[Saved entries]
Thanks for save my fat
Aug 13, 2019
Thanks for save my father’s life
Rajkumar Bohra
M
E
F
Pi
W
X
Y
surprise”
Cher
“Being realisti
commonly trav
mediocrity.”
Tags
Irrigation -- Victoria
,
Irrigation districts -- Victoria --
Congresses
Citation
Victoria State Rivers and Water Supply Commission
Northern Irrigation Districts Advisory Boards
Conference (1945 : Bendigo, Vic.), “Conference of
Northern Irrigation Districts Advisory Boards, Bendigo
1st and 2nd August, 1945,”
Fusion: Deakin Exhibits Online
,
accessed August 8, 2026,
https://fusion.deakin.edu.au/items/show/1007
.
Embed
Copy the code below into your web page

---

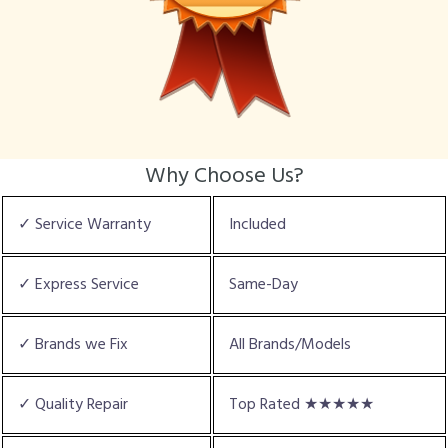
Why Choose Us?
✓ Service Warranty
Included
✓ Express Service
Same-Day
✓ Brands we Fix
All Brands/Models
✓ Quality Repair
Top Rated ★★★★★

...

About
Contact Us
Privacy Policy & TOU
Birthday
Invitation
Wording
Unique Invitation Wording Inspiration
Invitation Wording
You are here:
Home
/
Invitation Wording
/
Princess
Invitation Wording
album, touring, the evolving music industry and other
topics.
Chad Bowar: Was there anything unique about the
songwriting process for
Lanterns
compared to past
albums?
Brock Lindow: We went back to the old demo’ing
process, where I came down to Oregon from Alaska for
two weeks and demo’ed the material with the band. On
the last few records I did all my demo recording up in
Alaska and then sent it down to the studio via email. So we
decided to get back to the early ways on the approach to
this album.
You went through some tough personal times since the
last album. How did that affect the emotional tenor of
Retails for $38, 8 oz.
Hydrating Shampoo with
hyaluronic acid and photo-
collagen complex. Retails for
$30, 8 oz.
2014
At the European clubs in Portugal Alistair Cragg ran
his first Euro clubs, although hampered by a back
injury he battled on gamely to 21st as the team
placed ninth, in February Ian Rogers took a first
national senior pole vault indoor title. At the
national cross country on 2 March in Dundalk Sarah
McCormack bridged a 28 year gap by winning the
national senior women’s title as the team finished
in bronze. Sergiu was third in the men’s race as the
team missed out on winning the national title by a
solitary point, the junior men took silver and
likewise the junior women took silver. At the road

Assigned task: Pull out all lines from the entries above in which the word "team" appears.

Task solution:
injury he battled on gamely to 21st as the team
national senior women’s title as the team finished
team missed out on winning the national title by a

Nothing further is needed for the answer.